● WORK ITEM
Word for word, retype the lines from the one containing "spital! (Emrat)" to the one containing "بلکہ انسانی ضروریات کی تکمیل کے" below, keeping both end lines and dropping the pictures.
☆ ☆ ☆
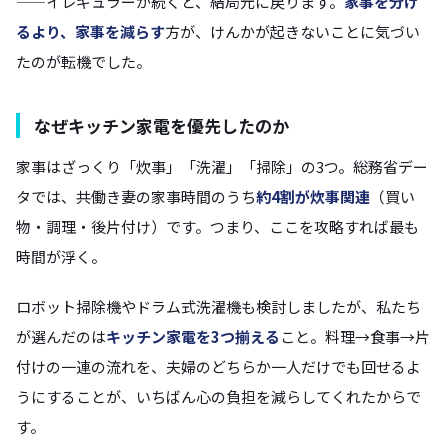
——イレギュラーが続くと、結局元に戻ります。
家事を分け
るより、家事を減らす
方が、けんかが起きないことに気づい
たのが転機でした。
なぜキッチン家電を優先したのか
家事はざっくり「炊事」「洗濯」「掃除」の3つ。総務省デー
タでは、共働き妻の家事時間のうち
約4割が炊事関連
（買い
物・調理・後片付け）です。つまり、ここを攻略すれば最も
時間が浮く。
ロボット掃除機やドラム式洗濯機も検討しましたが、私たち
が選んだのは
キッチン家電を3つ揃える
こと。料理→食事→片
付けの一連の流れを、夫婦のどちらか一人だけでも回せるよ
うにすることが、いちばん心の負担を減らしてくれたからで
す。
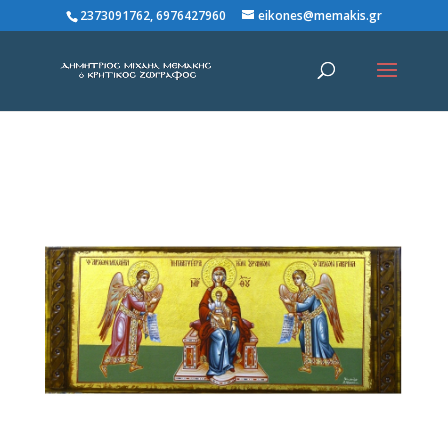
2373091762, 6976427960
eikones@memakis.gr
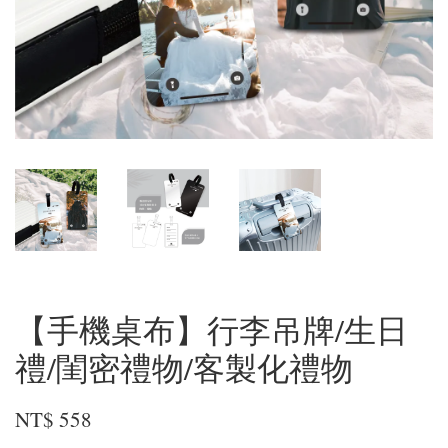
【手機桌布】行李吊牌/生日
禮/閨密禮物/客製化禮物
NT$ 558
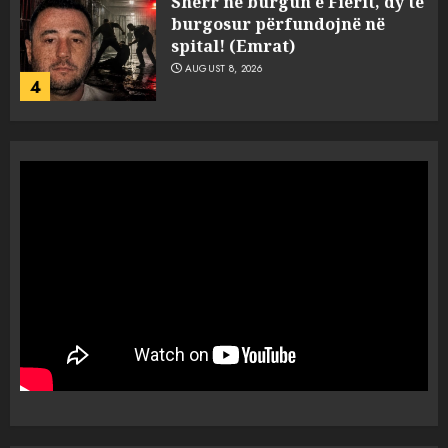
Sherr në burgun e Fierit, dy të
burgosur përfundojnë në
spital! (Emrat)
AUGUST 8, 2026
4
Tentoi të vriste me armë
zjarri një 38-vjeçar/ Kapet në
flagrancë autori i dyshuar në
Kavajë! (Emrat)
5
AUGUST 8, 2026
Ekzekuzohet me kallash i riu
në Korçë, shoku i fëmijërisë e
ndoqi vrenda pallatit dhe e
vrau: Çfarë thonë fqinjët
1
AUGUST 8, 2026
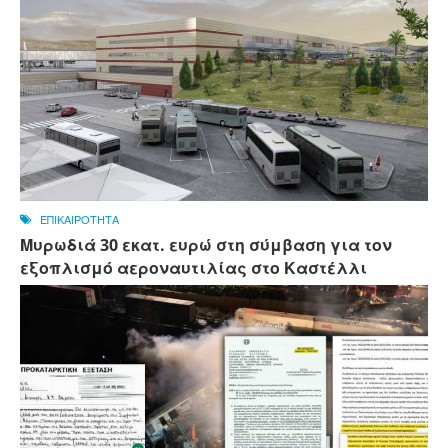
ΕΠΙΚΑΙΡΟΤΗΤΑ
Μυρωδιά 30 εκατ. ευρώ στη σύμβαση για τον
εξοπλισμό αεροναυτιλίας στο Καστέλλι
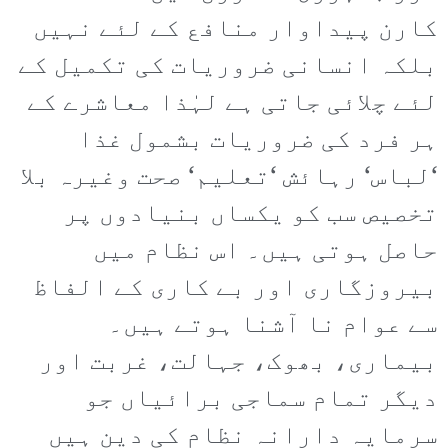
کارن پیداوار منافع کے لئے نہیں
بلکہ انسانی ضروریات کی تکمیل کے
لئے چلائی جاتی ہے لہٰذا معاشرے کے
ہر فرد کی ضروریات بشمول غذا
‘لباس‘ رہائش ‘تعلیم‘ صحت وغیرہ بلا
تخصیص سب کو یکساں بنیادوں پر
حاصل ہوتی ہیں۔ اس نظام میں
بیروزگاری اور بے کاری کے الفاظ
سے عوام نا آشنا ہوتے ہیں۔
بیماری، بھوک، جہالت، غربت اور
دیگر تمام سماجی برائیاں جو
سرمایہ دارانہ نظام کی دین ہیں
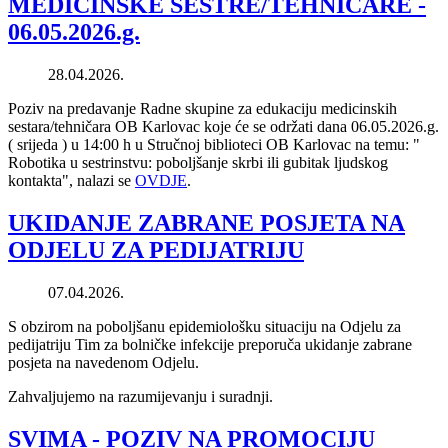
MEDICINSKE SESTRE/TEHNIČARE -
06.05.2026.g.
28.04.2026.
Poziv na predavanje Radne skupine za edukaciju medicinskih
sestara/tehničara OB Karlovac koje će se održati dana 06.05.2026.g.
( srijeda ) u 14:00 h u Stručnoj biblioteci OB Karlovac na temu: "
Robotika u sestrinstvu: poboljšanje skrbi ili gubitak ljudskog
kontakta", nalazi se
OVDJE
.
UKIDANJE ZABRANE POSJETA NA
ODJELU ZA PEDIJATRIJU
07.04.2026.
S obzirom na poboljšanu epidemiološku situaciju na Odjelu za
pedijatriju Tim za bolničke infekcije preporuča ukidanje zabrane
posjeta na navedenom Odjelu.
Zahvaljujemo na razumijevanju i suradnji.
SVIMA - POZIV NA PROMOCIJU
☆ ☆ ☆
● TASK SOLUTION
spital! (Emrat)
AUGUST 8, 2026
4
Tentoi të vriste me armë
zjarri një 38-vjeçar/ Kapet në
flagrancë autori i dyshuar në
Kavajë! (Emrat)
5
AUGUST 8, 2026
Ekzekuzohet me kallash i riu
në Korçë, shoku i fëmijërisë e
ndoqi vrenda pallatit dhe e
vrau: Çfarë thonë fqinjët
1
AUGUST 8, 2026
ΕΠΙΚΑΙΡΟΤΗΤΑ
Μυρωδιά 30 εκατ. ευρώ στη σύμβαση για τον
εξοπλισμό αεροναυτιλίας στο Καστέλλι
کارن پیداوار منافع کے لئے نہیں
بلکہ انسانی ضروریات کی تکمیل کے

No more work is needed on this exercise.